Norway's Stolt Tankers and UK shipping fund manager Tufton Investment Management have formed a new chemical carrier pool as they look at ways to reduce carbon emissions.

The agreement covers seven of Tufton's tankers of between 19,000 dwt and 22,000 dwt, which will joint the Stolt Tankers Joint Service DeepSea Fleet (STJS).

Tufton will begin handing over ships immediately and the full transfer will be complete in the third quarter.

The deal also includes a carbon reduction and sustainability information-sharing agreement.

This will involve a joint pursuit of vessel efficiency and propulsion research, environmental projects and a biofuel testing programme.

Natural progression

Lucas Vos, president of Stolt Tankers, part of Oslo-listed Stolt-Nielsen, told TradeWinds the company already has one Tufton tanker under a management deal and was pleased with the results.

"When Tufton then thought about putting these ships within the same platform, we became the obvious choice," he added.

He believes the addition of Tufton's ships to the STJS fleet demonstrates Stolt Tankers’ ability to generate customer value in a challenging market by adding tonnage from a "top-tier" platform.
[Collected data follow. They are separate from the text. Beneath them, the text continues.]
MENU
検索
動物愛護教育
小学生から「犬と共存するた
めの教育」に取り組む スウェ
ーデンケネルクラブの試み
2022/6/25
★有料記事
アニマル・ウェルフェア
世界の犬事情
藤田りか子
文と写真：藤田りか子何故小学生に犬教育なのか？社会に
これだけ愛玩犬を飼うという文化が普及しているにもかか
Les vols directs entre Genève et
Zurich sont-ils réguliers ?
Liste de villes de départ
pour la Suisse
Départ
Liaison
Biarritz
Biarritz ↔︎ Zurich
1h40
Vos expects the vessels to improve the company's overall offering by enhancing logistical flexibility and synergies.

Tufton Investment Management chief investment officer Paulo Almeida said chemical tankers have an attractive risk-return profile. Photo: Oscar May/Marine Money

Tufton chief investment officer Paulo Almeida said: "Tufton funds own 12 chemical tankers, a market segment with a very attractive risk-return profile, especially if operated in a well-aligned partnership like the one we have with Stolt Tankers."

He added that the company is very pleased to have grown the relationship with Stolt Tankers over the past few years.

Open to expansion

As for adding other Tufton tankers to any pools, Vos told TradeWinds: "I would first like to make this successful before expanding this pool even further, but we are always open to good opportunities."
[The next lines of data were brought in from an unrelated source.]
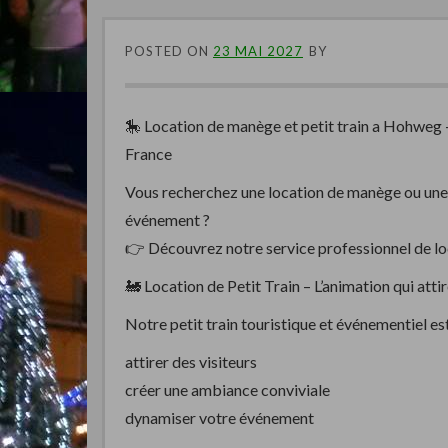
POSTED ON
23 MAI 2027
BY
🎠 Location de manège et petit train a Hohweg
France
Vous recherchez une location de manège ou une a
événement ?
👉 Découvrez notre service professionnel de loc
🚂 Location de Petit Train – L’animation qui att
Notre petit train touristique et événementiel est 
attirer des visiteurs
créer une ambiance conviviale
dynamiser votre événement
STJS is where Stolt Tankers groups its deepsea ships, with its main partner, NYK Line of Japan.

"However, as this is really a different segment [J19 designs], we have created a sub-pool, but with similar terms and conditions. So it really is Tufton and ourselves," Vos added.

In May, Tufton Investment Management-managed Tufton Oceanic Assets said it was acquiring an unnamed chemical tanker for $9.8m.
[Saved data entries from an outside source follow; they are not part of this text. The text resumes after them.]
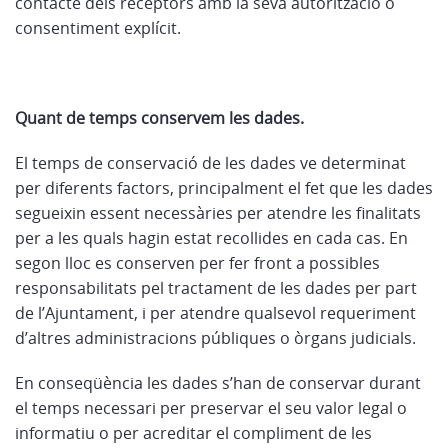
contacte dels receptors amb la seva autorització o
consentiment explícit.
Quant de temps conservem les dades
.
El temps de conservació de les dades ve determinat
per diferents factors, principalment el fet que les dades
segueixin essent necessàries per atendre les finalitats
per a les quals hagin estat recollides en cada cas. En
segon lloc es conserven per fer front a possibles
responsabilitats pel tractament de les dades per part
de l’Ajuntament, i per atendre qualsevol requeriment
d’altres administracions públiques o òrgans judicials.
En conseqüència les dades s’han de conservar durant
el temps necessari per preservar el seu valor legal o
informatiu o per acreditar el compliment de les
The pool deal is the latest consolidation move in the chemicals shipping sector.

German venture

In November, Stolt Tankers formed a new company with Germany's John T Essberger Group to run small chemical tankers in Europe.

The new company — E&S Tankers — manages 48 ships ranging in size from 2,800 dwt to 11,300 dwt.

Trading is focused in particular on the Baltic, Mediterranean and north-west Europe regions.

At the time, Stolt indicated it was open to more consolidation moves.

Also in 2020, Norwegian rival Odfjell launched an MR chemical tanker pool with Navig8, before quickly adding seven Transportation Recovery Fund ships to bring the total to 19 vessels.

Chembulk, Team Tankers, Womar and Maersk Tankers were all also involved in cooperation deals last year.